About this task >> Pull each line containing "Verônica" from the data.

Material shown >>
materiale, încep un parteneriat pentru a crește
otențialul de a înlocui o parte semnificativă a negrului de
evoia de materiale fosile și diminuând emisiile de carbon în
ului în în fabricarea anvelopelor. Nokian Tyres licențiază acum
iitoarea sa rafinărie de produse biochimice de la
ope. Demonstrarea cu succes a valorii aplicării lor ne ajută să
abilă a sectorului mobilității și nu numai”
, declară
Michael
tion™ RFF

--

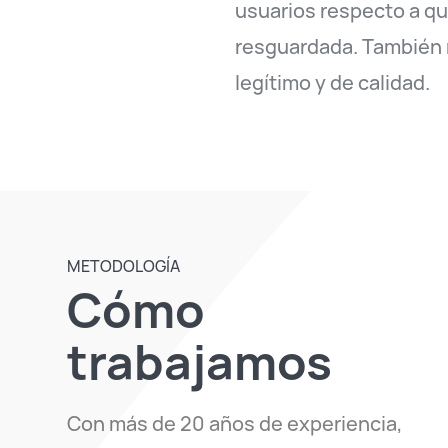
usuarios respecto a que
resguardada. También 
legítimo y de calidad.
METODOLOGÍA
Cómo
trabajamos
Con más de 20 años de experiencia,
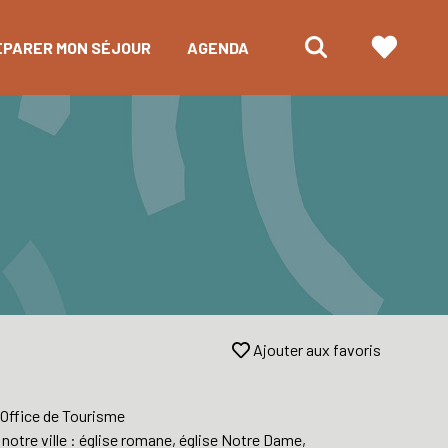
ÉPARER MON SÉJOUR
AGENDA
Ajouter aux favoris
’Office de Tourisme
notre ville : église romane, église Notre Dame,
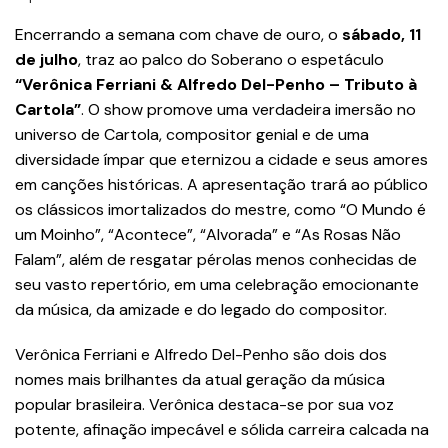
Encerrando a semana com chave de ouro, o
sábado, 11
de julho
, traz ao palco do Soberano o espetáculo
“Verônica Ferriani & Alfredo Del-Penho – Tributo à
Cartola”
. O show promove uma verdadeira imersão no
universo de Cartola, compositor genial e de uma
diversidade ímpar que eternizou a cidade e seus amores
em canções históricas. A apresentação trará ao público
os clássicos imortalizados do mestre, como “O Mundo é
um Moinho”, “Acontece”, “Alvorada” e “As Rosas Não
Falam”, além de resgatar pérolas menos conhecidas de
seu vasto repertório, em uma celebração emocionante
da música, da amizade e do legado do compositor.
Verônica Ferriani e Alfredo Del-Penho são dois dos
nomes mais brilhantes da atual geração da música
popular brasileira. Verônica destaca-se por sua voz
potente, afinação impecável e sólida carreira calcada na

* * *

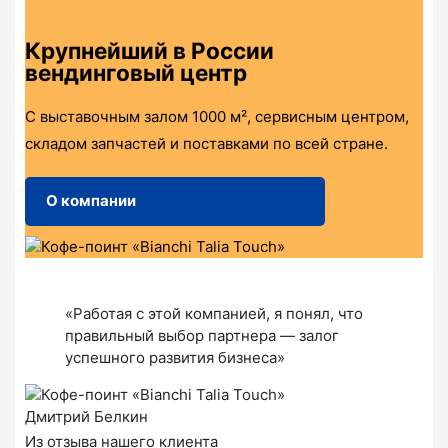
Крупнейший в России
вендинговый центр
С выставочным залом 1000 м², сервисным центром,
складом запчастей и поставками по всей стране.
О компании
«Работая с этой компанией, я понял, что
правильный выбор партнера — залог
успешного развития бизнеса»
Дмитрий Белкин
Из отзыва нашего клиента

Expected answer >>
“Verônica Ferriani & Alfredo Del-Penho – Tributo à
Verônica Ferriani e Alfredo Del-Penho são dois dos
popular brasileira. Verônica destaca-se por sua voz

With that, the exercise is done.